**ASSIGNMENT**
Among the records below, find the lines that contain "cause" and copy each of them.

┄┄┄┄┄┄┄┄┄┄

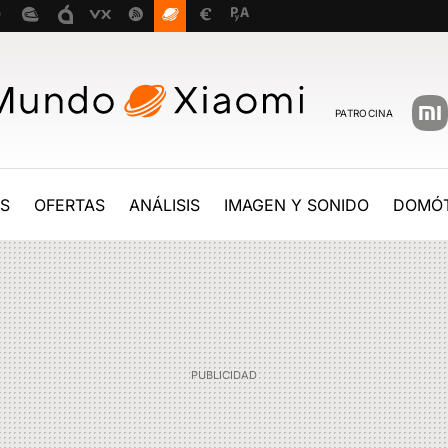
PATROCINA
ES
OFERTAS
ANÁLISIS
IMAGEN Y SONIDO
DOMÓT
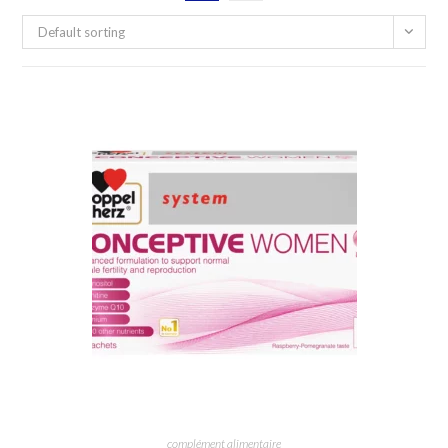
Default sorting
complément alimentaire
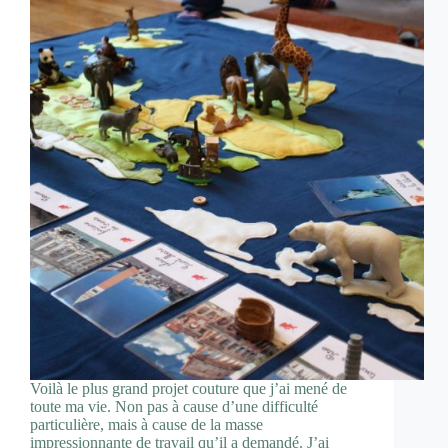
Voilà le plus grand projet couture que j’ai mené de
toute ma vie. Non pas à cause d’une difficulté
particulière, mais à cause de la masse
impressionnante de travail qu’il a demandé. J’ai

┄┄┄┄┄┄┄┄┄┄

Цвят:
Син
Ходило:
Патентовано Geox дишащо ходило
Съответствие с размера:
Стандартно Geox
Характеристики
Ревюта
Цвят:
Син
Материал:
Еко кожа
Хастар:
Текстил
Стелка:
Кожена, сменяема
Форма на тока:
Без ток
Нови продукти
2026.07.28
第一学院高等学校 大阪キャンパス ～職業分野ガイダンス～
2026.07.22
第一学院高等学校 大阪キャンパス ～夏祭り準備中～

┄┄┄┄┄┄┄┄┄┄

**SOLUTION**
toute ma vie. Non pas à cause d’une difficulté
particulière, mais à cause de la masse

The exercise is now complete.